AI Painting Technology Practice Issue 2|Using Tencent Cloud Intelligent Picture Fusion to Optimize the Effect of AI Painting

The previous article " AI Painting Technology Practice Issue 1 " mentioned how to use Tencent Cloud's intelligent capabilities to implement a simplified version of AI painting. After its release, it attracted a lot of attention from netizens, who are also thinking about whether they can achieve better results. Recently, I found that AI painting gameplay has also set off a wave of craze on short video platforms. Combined with seeing some excellent AI painting models on the Internet, I also want to try to create a better experience based on the previous article.

Next, I will completely share my practical process, and interested friends can also try it.

1. Implement ideas

A portrait image is generated through AI, and then Tencent Cloud's intelligent capabilities are used to perform face fusion, and finally a portrait image with better effect is generated.

1.1 Detailed process:

 

2. Preparation

2.1 Stable-Diffusion deployment

Stable Diffusion is an open source text-to-image model that can generate a semantically correct picture by inputting a piece of text. For details, please see the introduction on github:  GitHub - CompVis/stable-diffusion: A latent text-to-image diffusion model

Install according to the documentation.

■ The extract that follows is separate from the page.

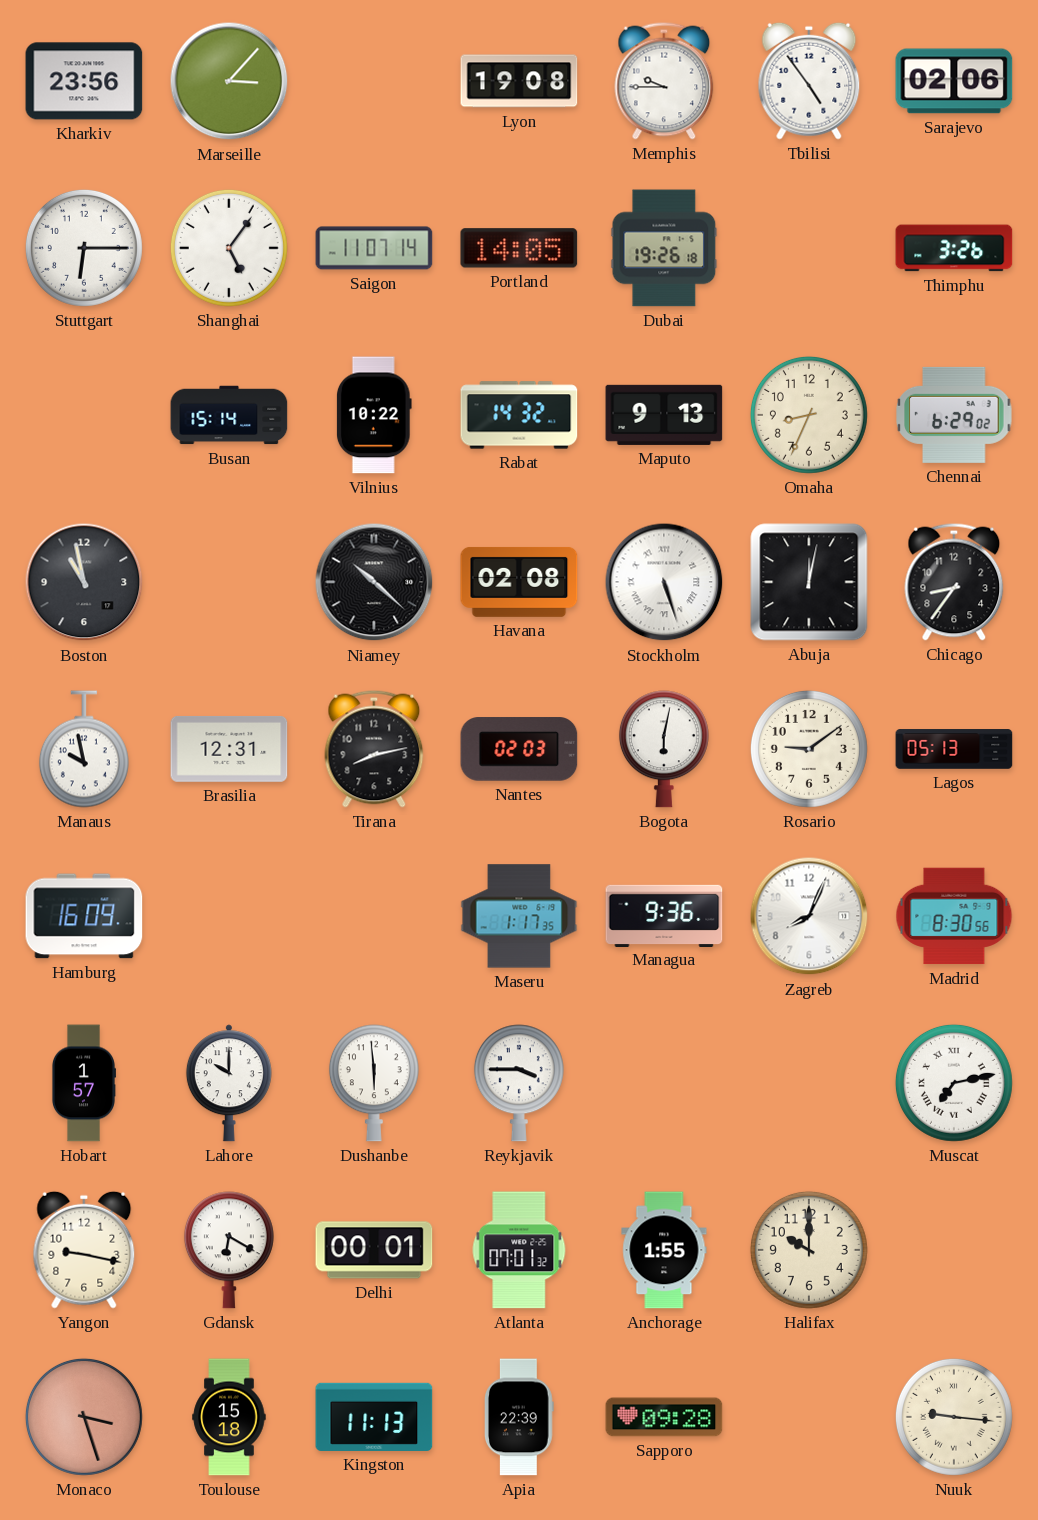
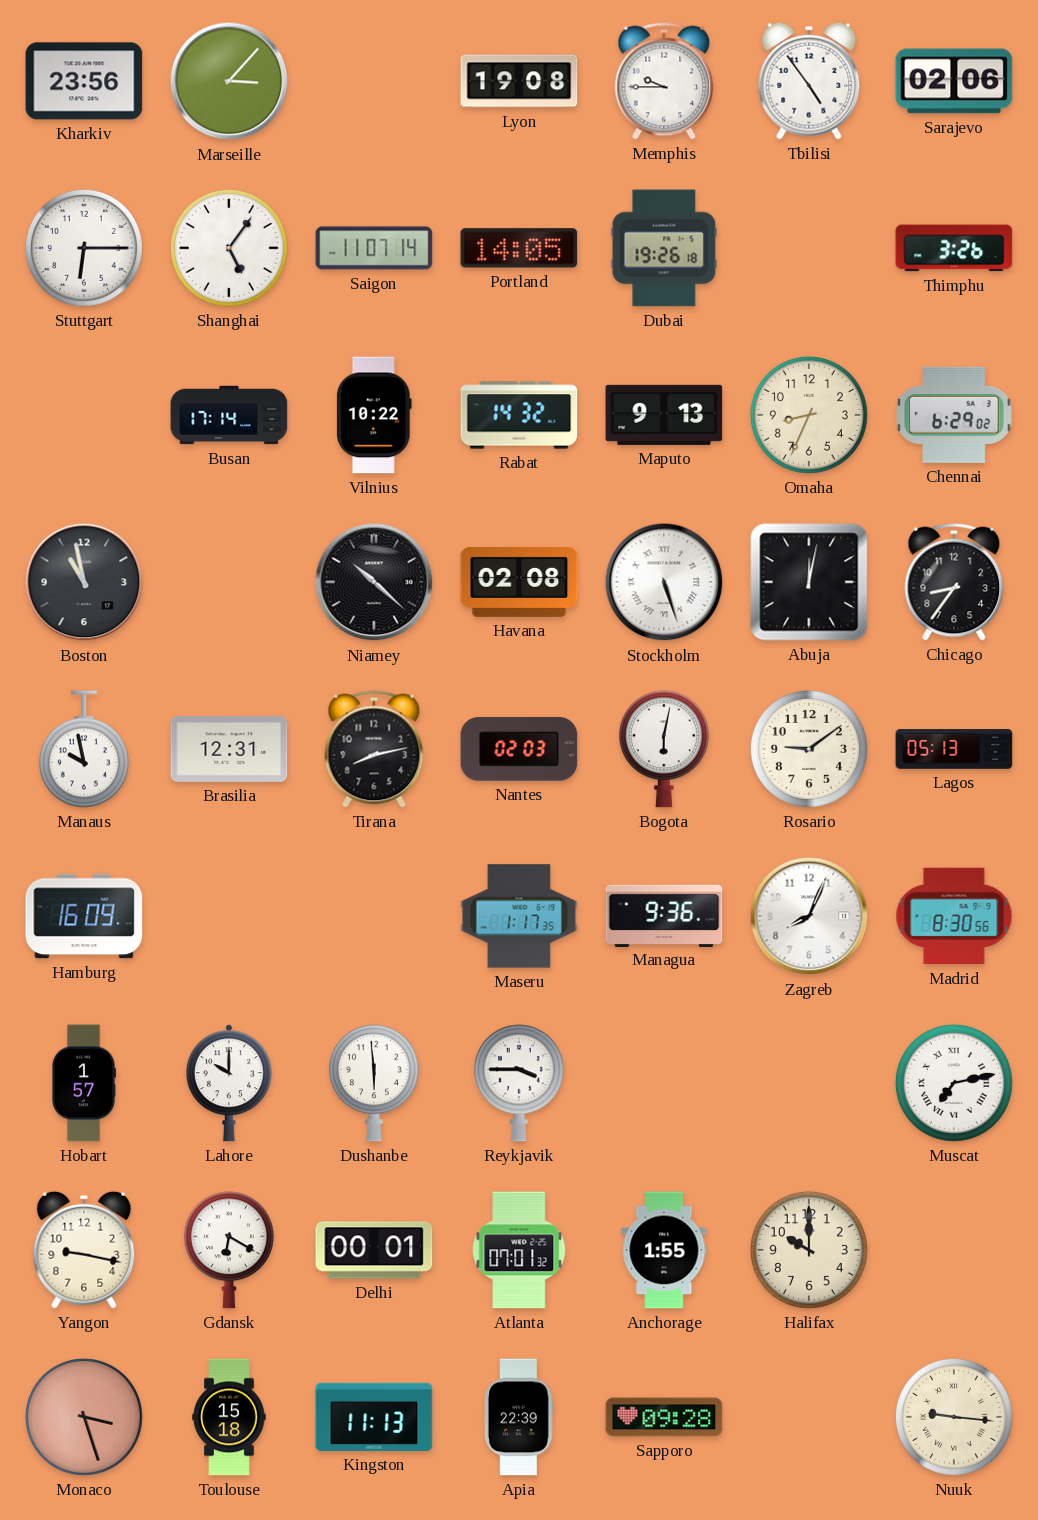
Busan: 15:14 -> 17:14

The installation process is similar and will not be repeated.

Generate images through scripts: 

from torch import autocast
from diffusers import StableDiffusionPipeline
import sys

# 指定模型
pipe = StableDiffusionPipeline.from_pretrained(
        # "CompVis/stable-diffusion-v1-4", 
        "runwayml/stable-diffusion-v1-5",
        # "hakurei/waifu-diffusion",
        use_auth_token=True
).to("cuda")

prompt = "a photo of an astronaut riding a horse on mars"
prompt = sys.argv[1]
with autocast("cuda"):
    image = pipe(prompt, num_inference_steps=100).images[0]  
    image.save(sys.argv[2] + ".png")

Specify keywords, call the output, and see the generated effect: 

python3 interface.py "*******" out

 

3. Mini program demo practice

The following is my process of implementing AI painting through the mini program.

3.1 AI painting server:

After the model is deployed, it can only be executed locally. We simply implement the following functions:

1. The user submits the task to cos, and the service executes the AI ​​drawing task by pulling the content of cos.

2. Execute the shell command and upload the generated image to cos.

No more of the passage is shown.